TASK TO CARRY OUT:
Pull out of the data below the stretch of lines bounded by the one containing "You are a GUI" and the one containing "Terms of Use (28, 2436)", both bounds included, unchanged.

INFORMATION SUPPLIED:
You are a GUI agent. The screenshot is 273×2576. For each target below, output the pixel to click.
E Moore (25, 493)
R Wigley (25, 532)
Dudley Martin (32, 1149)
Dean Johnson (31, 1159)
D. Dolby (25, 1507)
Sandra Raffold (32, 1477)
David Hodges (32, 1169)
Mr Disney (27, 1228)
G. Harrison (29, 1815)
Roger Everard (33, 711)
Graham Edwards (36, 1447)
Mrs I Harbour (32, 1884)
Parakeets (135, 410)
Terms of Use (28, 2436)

* * *

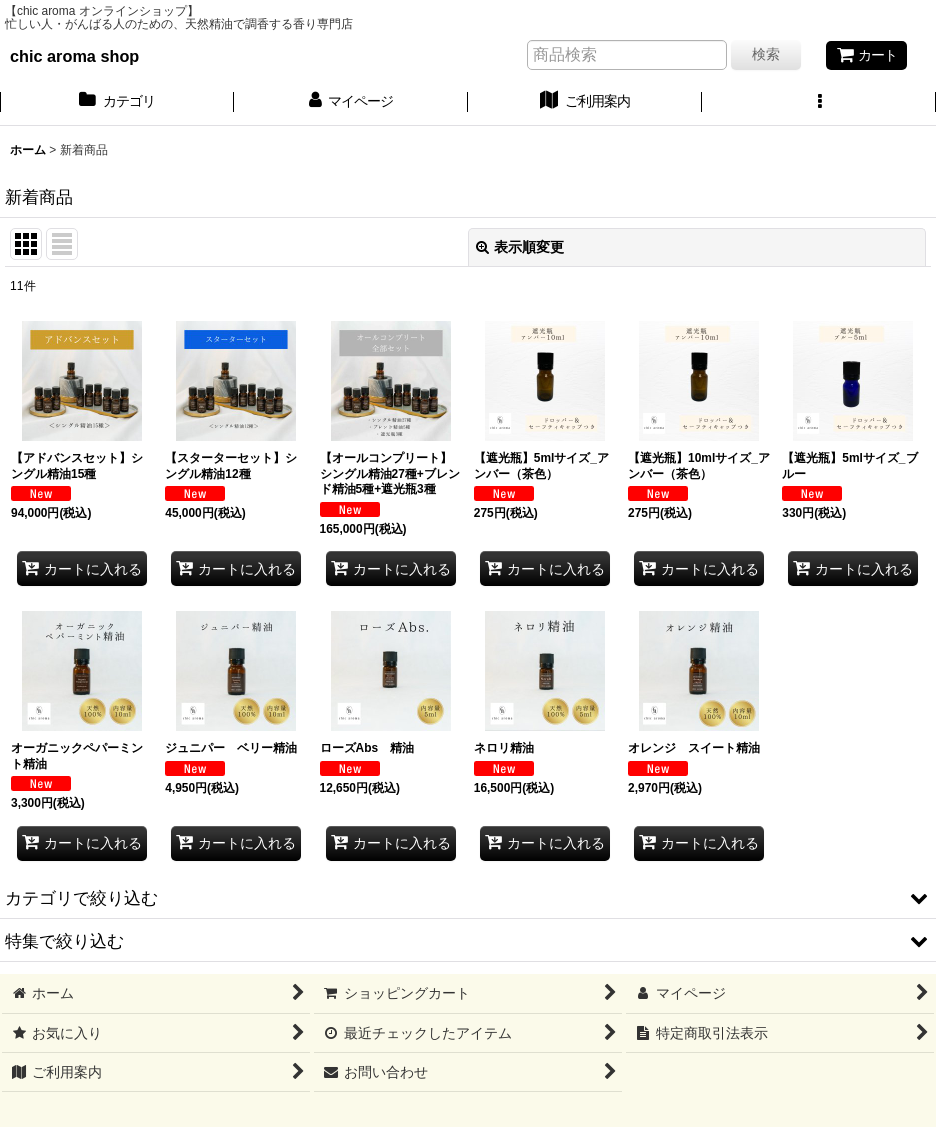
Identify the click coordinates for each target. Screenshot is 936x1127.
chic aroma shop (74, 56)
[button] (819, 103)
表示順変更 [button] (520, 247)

RESULT BELOW:
You are a GUI agent. The screenshot is 273×2576. For each target below, output the pixel to click.
E Moore (25, 493)
R Wigley (25, 532)
Dudley Martin (32, 1149)
Dean Johnson (31, 1159)
D. Dolby (25, 1507)
Sandra Raffold (32, 1477)
David Hodges (32, 1169)
Mr Disney (27, 1228)
G. Harrison (29, 1815)
Roger Everard (33, 711)
Graham Edwards (36, 1447)
Mrs I Harbour (32, 1884)
Parakeets (135, 410)
Terms of Use (28, 2436)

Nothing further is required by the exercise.